#Local LLM
1 messages · Page 1 of 1 (latest)
3060 not the best. It will do, but don't expect miracles 🙂
Is there a list of recommended graphics cards somewhere for people to reference?
Just take the best you can get (Nvidia for sure). 4090 is good. 🙂
It sounds like I'm probably not going to be able to shove one of those into a 1L PC 😅
Unfortunately....
That's my problem as well. I'm thinking of buying Jetson Orin Nano Super when it's available.
One thing to think about with the nano super is it's just 60 or so TOPS, and that 8gb of RAM is shared memory, so the OS is gonna use some of that. So you may really only have like 7-6GB available for llm depending on the os.
Exactly. Enough for tinkering, but not enough for using tools on Home Assistant with the context.
But that should still work if you only ask "enclosed" questions without using tools, right? Like if I feed in all my sensor data in my prompt it would still generate a usable output... just that it cant retrieve infos or perform actions on its own.
Really hope a consumer friendly machine will be available to do all this. I ordered a NVIDIA Jetson orin Nano Super for local LLM... didn't have tools in mind when I ordered it....
For running HA and local LLM I really wouldnt want to buy a loud and power hungry graphics card :/
For running a local LLM you have very few choices and they are all power hungry
Well, llama3.2 on Orin Nano Super will be okay I guess. Definitely less than my 3080.
Yes, everything you wrote makes sense. I use LLM exactly like that.
They are really only power hungry when processing commands. A spike there and then back to idle. Gamers who play all day and stream for hours are pegging it that whole time
But yes, at idle more power hungry than a nano jetson or other
True, but a lack of power when needed will ruin the experience
Well I ended up ordering 2 x 4090’s
remember that you can also run on both cpu and gpu. i run a granite model with 50/50 split between my 1080 and ryzen 3600. works fine and my desktop is still responsive while interacting with the llm, but the fans do turn on...
What's the t/s on that kind of setup though?
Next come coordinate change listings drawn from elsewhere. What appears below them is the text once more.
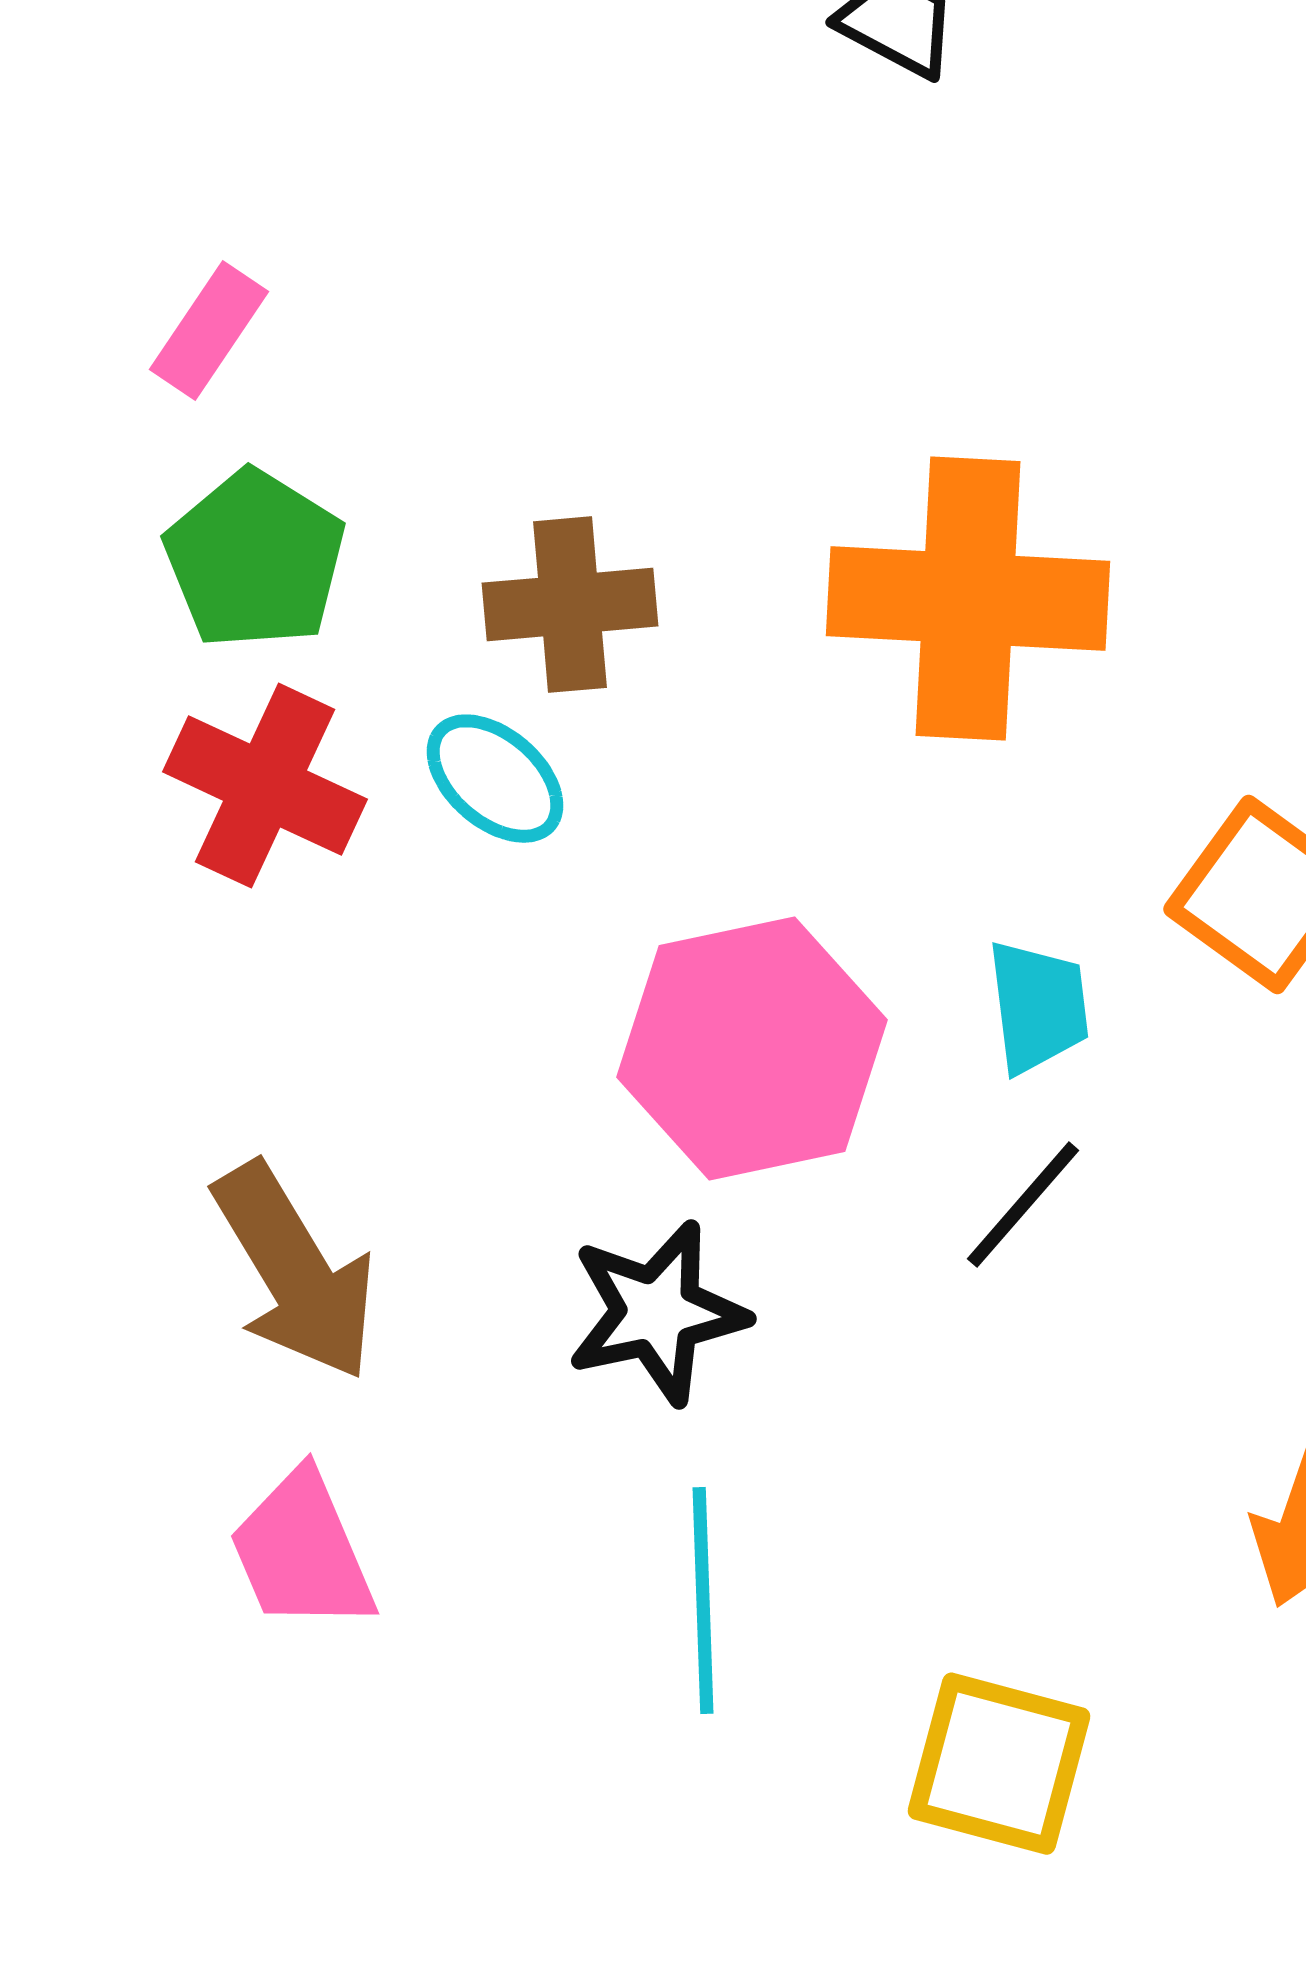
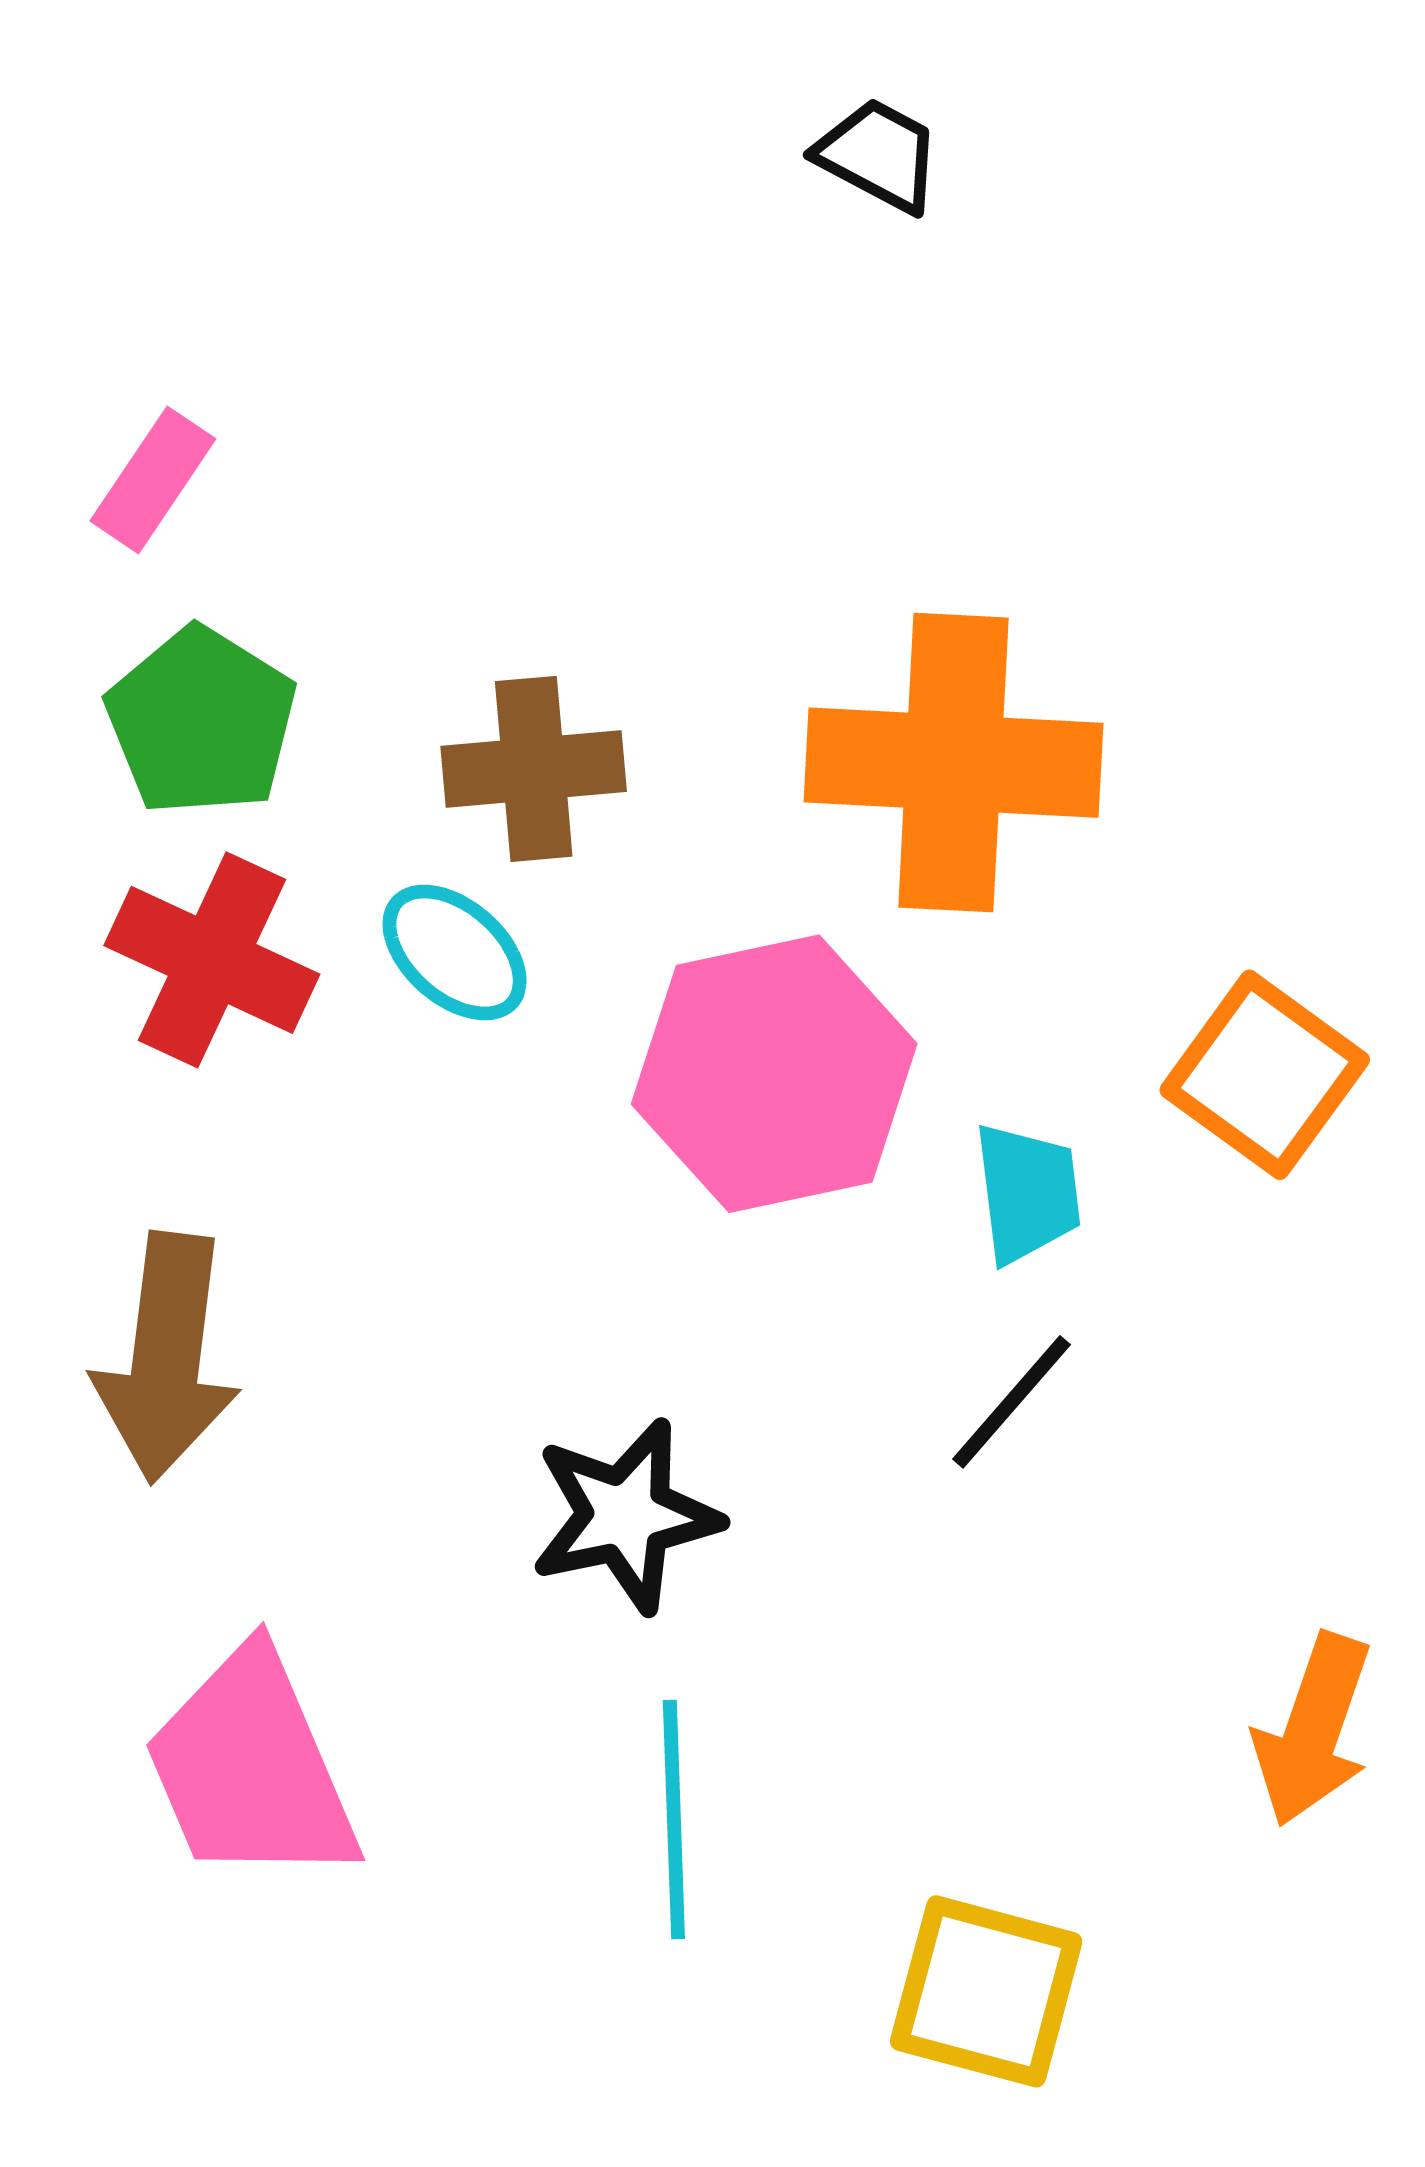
pink hexagon: (752, 1049) -> (774, 1074), moved
brown arrow: (295, 1272) -> (167, 1358), moved, turned 38
pink trapezoid: (302, 1552) -> (251, 1768), size x1.4

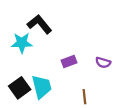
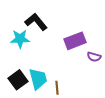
purple rectangle: (69, 61) -> (75, 41), moved, size x1.5
brown line: (84, 97) -> (57, 88), moved

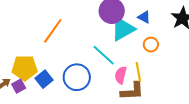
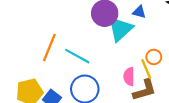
orange circle: (151, 45) -> (154, 57), moved
cyan line: (104, 55) -> (77, 56), moved

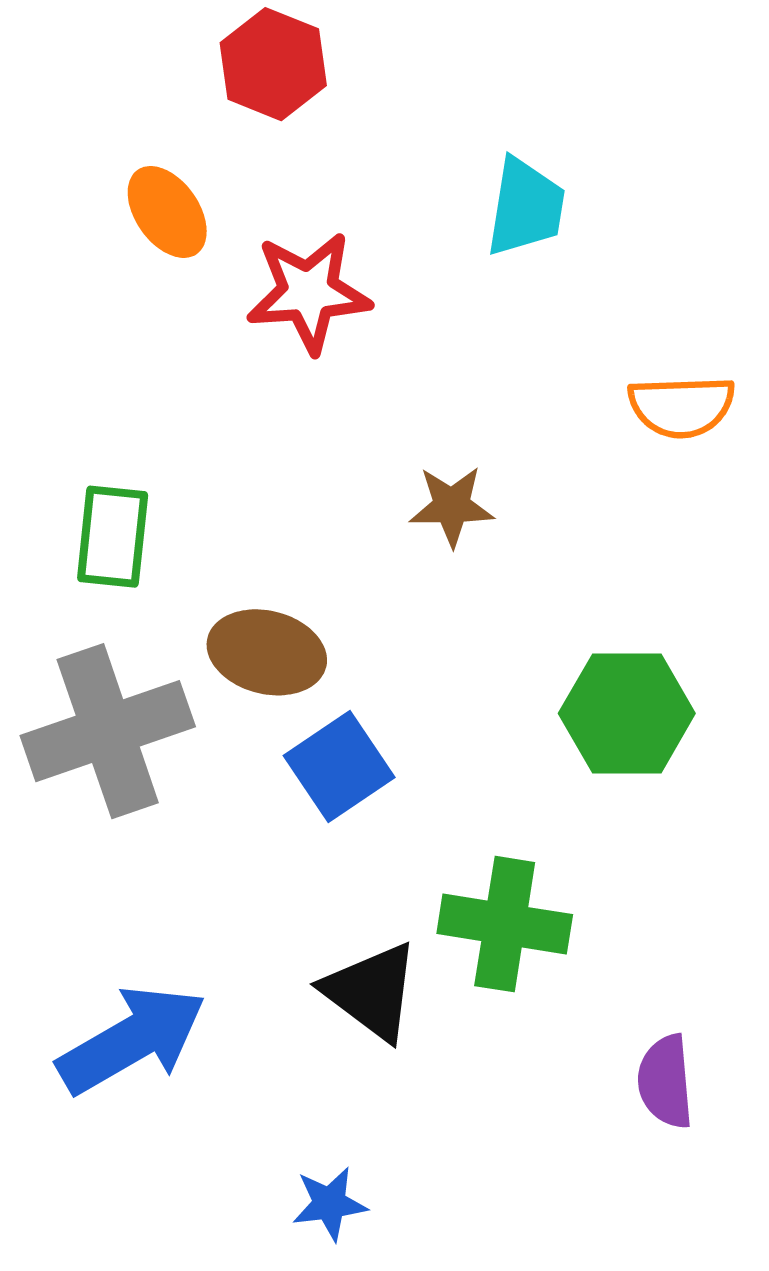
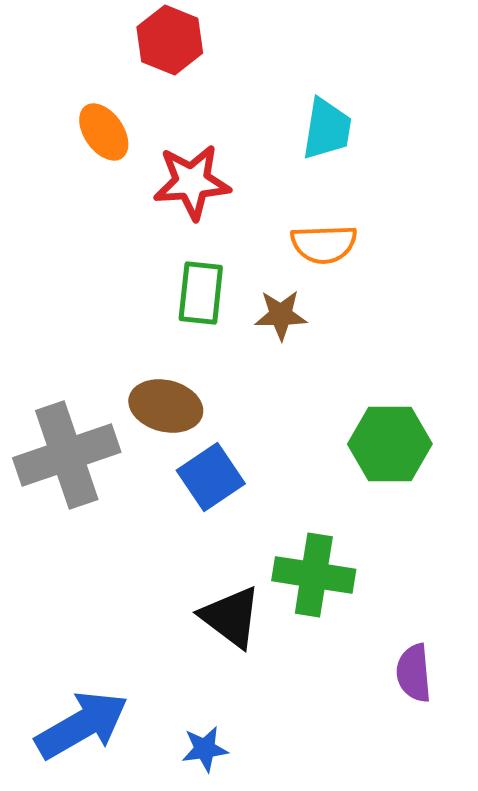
orange semicircle: (681, 406) -> (324, 244), moved
green rectangle: (113, 537) -> (201, 293), moved
blue arrow: (132, 1040) -> (82, 725), moved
right now i am running a too big model. 😄 bartowski/granite-3.0-8b-instruct-GGUF (Q8_0) in lm-studio. my gpu also drives my 49" ultrawide screen and i have a ton of browser tabs open. so not exactly idle. I tried the query "make a list of 100 countries and their currencies in MD table use a column for numbering" as a kind of benchmark and i get "4.45 tok/sec • 1485 tokens • 2.61s to first token • Stop: eosFound"
that model seems really good for coding advice though
with Q6_K instead I get 8.23 tokens/second
and with Q4_K_M i get 26.11 tokens/second
btw, granite models are from IBM/Watson. they are licensed under apache 2.0 license. ibm also discloses their training methodology and training data set.